Every record below is to be restated word for word, and no picture is to be copied.
(Extracted material)
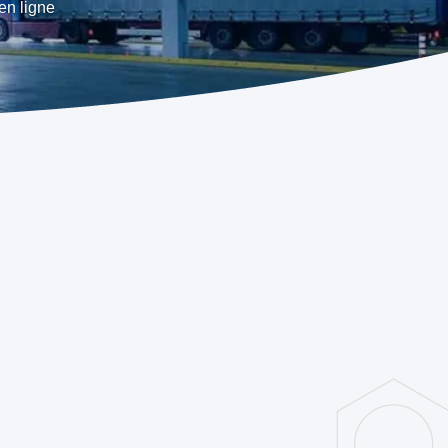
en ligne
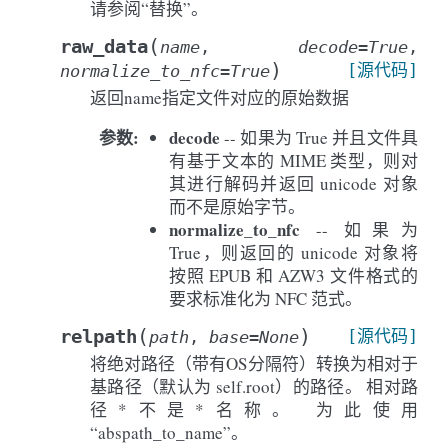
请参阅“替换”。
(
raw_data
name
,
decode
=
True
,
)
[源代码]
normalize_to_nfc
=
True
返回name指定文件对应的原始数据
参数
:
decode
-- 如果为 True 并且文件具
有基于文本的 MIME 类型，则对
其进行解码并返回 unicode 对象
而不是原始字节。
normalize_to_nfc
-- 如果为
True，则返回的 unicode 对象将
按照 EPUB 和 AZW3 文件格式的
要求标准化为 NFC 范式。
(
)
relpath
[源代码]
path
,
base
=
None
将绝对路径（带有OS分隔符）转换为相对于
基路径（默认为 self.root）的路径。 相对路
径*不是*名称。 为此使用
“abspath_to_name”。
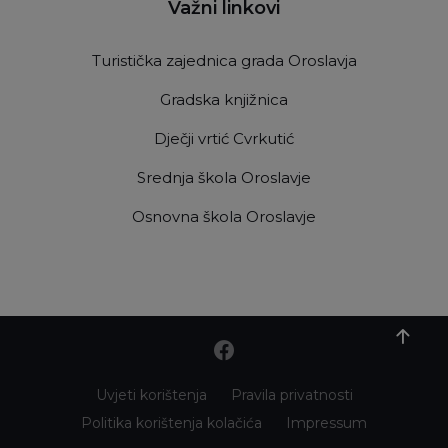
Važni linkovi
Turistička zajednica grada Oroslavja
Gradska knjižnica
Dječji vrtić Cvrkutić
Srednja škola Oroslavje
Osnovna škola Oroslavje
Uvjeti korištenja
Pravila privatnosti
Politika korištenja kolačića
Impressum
(End Extracted material)
■ **Answer area**
en ligne
请参阅“替换”。
(
raw_data
name
,
decode
=
True
,
)
[源代码]
normalize_to_nfc
=
True
返回name指定文件对应的原始数据
参数
:
decode
-- 如果为 True 并且文件具
有基于文本的 MIME 类型，则对
其进行解码并返回 unicode 对象
而不是原始字节。
normalize_to_nfc
-- 如果为
True，则返回的 unicode 对象将
按照 EPUB 和 AZW3 文件格式的
要求标准化为 NFC 范式。
(
)
relpath
[源代码]
path
,
base
=
None
将绝对路径（带有OS分隔符）转换为相对于
基路径（默认为 self.root）的路径。 相对路
径*不是*名称。 为此使用
“abspath_to_name”。
Važni linkovi
Turistička zajednica grada Oroslavja
Gradska knjižnica
Dječji vrtić Cvrkutić
Srednja škola Oroslavje
Osnovna škola Oroslavje
Uvjeti korištenja
Pravila privatnosti
Politika korištenja kolačića
Impressum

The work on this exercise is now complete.